Nathan Crave’s first cooking job at the Tom Douglas Restaurants was as a line cook at the Dahlia Lounge, where the chef at the time, Mark Fuller, took him under his wing. Years later, after a stretch cooking at fine dining restaurants in Boston, Nate returned to Seattle to open Mark’s restaurant, Spring Hill, as Sous Chef. Eventually, Nate returned to Tom Douglas Restaurants as Sous Chef of Etta’s and Seatown. In 2013, TanakaSan opened with Nate at the helm as Chef. In 2015, after a 17 year long cooking career, Nate took on the position of Chef of Palace Kitchen.

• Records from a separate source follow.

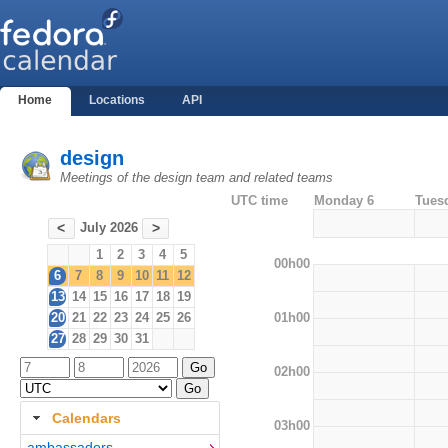
Home
Locations
API
design
Meetings of the design team and related teams
UTC time
Monday 6
Tues
July 2026
<
>
1
2
3
4
5
00h00
6
7
8
9
10
11
12
13
14
15
16
17
18
19
01h00
20
21
22
23
24
25
26
27
28
29
30
31
02h00
Calendars
03h00
ambassadors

Nate grew up in a small farm community in Upstate New York. He moved to the “big city” of Seattle as a teenager, driving across country with his mother and his aunt. Nate’s step-father, a general contractor for restaurants, and a man who appreciates good food and who was best friends with the General Manager of Metropolitan Grill, has had a huge influence on Nate’s life. In advance of a family steak dinner at the Metropolitan Grill, teen-aged Nate experienced a life changing moment when he walked into the restaurant’s kitchen through the alley back door. Encountering the controlled chaos of a bustling big city restaurant at peak dinnertime blew his young mind and his culinary destiny was set.
Nate has relished his chef position at TanakaSan, cooking the kind of food he loves to eat. But he is even more excited to take on the job of Palace Kitchen Chef because he believes he can really spread his wings at Palace, his favorite of all the Tom Douglas joints.
Nate lives in Edmonds with his wife, three daughters, and two dogs.